Favre: Über das genaue Ziel möchte ich nicht sprechen. Es wird hoffentlich eine ganz andere Saison als die vergangene. Das war Leben oder Sterben. Das muss nicht noch einmal sein. Wenn man um den Titel spielt und am Ende Dritter oder Vierter wird, ist nicht so schlimm. Aber die Entscheidung 1. oder 2. Liga ist anders. Wobei der Druck, egal wo du in der Tabelle stehst, kommen wird. Die Arbeit wird sich für mich dadurch aber nicht ändern. Wenn ich ein Spiel vorbereite, will ich punkten.
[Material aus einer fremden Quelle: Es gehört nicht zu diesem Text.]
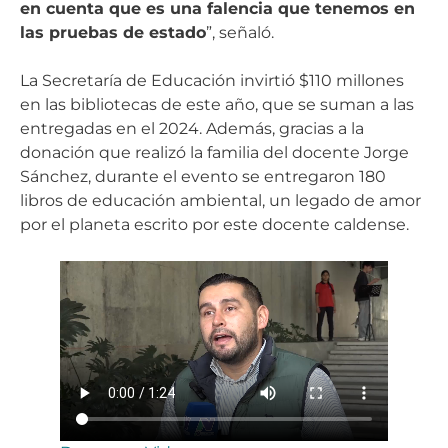
en cuenta que es una falencia que tenemos en
las pruebas de estado
”, señaló.
La Secretaría de Educación invirtió $110 millones
en las bibliotecas de este año, que se suman a las
entregadas en el 2024. Además, gracias a la
donación que realizó la familia del docente Jorge
Sánchez, durante el evento se entregaron 180
libros de educación ambiental, un legado de amor
por el planeta escrito por este docente caldense.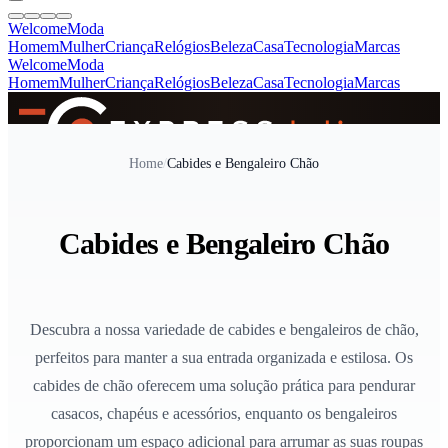
Welcome
Moda
Homem
Mulher
Criança
Relógios
Beleza
Casa
Tecnologia
Marcas
Welcome
Moda
Homem
Mulher
Criança
Relógios
Beleza
Casa
Tecnologia
Marcas
SINCE 2005
Home
/
Cabides e Bengaleiro Chão
+
de 36.000 reviews
Cabides e Bengaleiro Chão
Descubra a nossa variedade de cabides e bengaleiros de chão,
perfeitos para manter a sua entrada organizada e estilosa. Os
cabides de chão oferecem uma solução prática para pendurar
casacos, chapéus e acessórios, enquanto os bengaleiros
proporcionam um espaço adicional para arrumar as suas roupas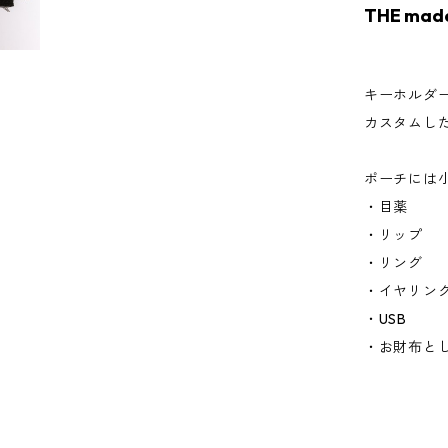
THE ma
キーホルダ
カスタムし
ポーチには
・目薬
・リップ
・リング
・イヤリン
・USB
・お財布と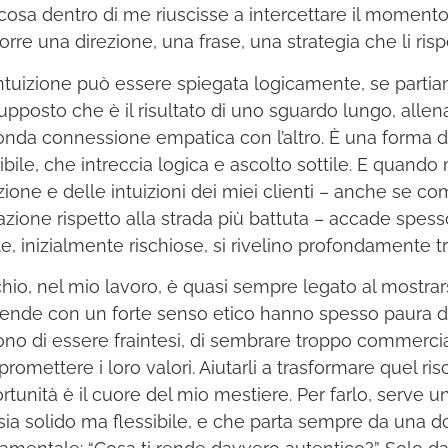
cosa dentro di me riuscisse a intercettare il momento
orre una direzione, una frase, una strategia che li ris
l’intuizione può essere spiegata logicamente, se parti
upposto che è il risultato di uno sguardo lungo, allen
onda connessione empatica con l’altro. È una forma di
ibile, che intreccia logica e ascolto sottile. E quando 
izione e delle intuizioni dei miei clienti – anche se 
azione rispetto alla strada più battuta – accade spes
te, inizialmente rischiose, si rivelino profondamente t
schio, nel mio lavoro, è quasi sempre legato al mostrars
iende con un forte senso etico hanno spesso paura di
no di essere fraintesi, di sembrare troppo commercial
romettere i loro valori. Aiutarli a trasformare quel ris
rtunità è il cuore del mio mestiere. Per farlo, serve u
sia solido ma flessibile, e che parta sempre da una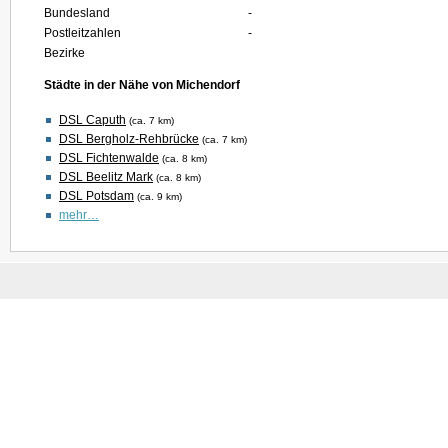
Bundesland
-
Postleitzahlen
-
Bezirke
Städte in der Nähe von Michendorf
DSL Caputh
(ca. 7 km)
DSL Bergholz-Rehbrücke
(ca. 7 km)
DSL Fichtenwalde
(ca. 8 km)
DSL Beelitz Mark
(ca. 8 km)
DSL Potsdam
(ca. 9 km)
mehr…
Wird die Euphorie, die durch den Klassenerhalt entstanden ist, förderlich oder hinderlich sein?
Favre: Wir haben das Maximum erreicht, vielleicht sogar mehr. Jetzt haben wir 34 Spiele vor uns in einer bärenstarken Liga, in der jeder jeden schlagen kann.
Bei der Mannschaft gehört es zur Tradition, dass sich neue Teammitglieder mit einem Auftritt beim Mannschaftsabend einfügen. Sie müssen etwas singen oder etwas aufführen. Werden Sie das auch machen?
Favre: Ich selber? Nein, Ich bin Trainer, kein Spieler. Ich freue mich aber auf die Aufführungen.
Interessieren Sie sich für die Frauen-WM?
Favre: Ja, durchaus. Das Niveau im Frauenfußball ist gestiegen, sie haben viele Fortschritte gemacht. Das Tempo ist gestiegen. Ich schaue ein wenig, nicht alles.
Bleibt Filip Daems Kapitän?
Favre: Momentan ja. Wenn er in der Saison spielt, bleibt er auch dort Kapitän. Es gibt vor allem in der Abwehr viel Konkurrenz. Was vor meiner Zeit war, kann ich nicht beurteilen. Aber seitdem ich da bin, hat Filip für mich gut gespielt. Er hat wenig Fehler gemacht. Sollte er nicht spielen, gibt es mehrere Spieler, die in Frage kommen, zum Beispiel Martin Stranzl. Aber der Mannschaftsrat ist noch nicht gebildet.